→ DESCRIPTION OF THE TASK
The output is the line holding "ولتاژ مورد نیاز: AC 100-240 ولت" and all lines after it to the end of the records below; restate them unchanged and add nothing.

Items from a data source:

---

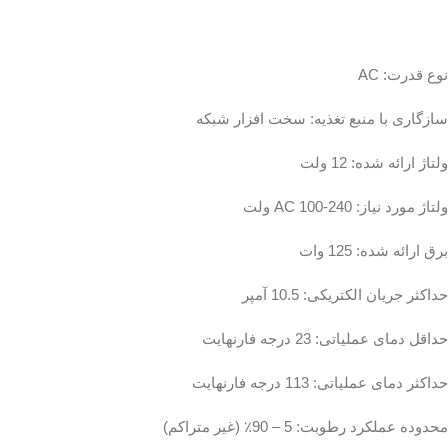
نوع قدرت: AC
سازگاری با منبع تغذیه: سخت افزار شبکه
ولتاژ ارائه شده: 12 ولت
ولتاژ مورد نیاز: AC 100-240 ولت
برق ارائه شده: 125 وات
حداکثر جریان الکتریکی: 10.5 آمپر
حداقل دمای عملیاتی: 23 درجه فارنهایت
حداکثر دمای عملیاتی: 113 درجه فارنهایت
محدوده عملکرد رطوبت: 5 – 90٪ (غیر متراکم)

---

→ ANSWER TO THE EXERCISE
ولتاژ مورد نیاز: AC 100-240 ولت
برق ارائه شده: 125 وات
حداکثر جریان الکتریکی: 10.5 آمپر
حداقل دمای عملیاتی: 23 درجه فارنهایت
حداکثر دمای عملیاتی: 113 درجه فارنهایت
محدوده عملکرد رطوبت: 5 – 90٪ (غیر متراکم)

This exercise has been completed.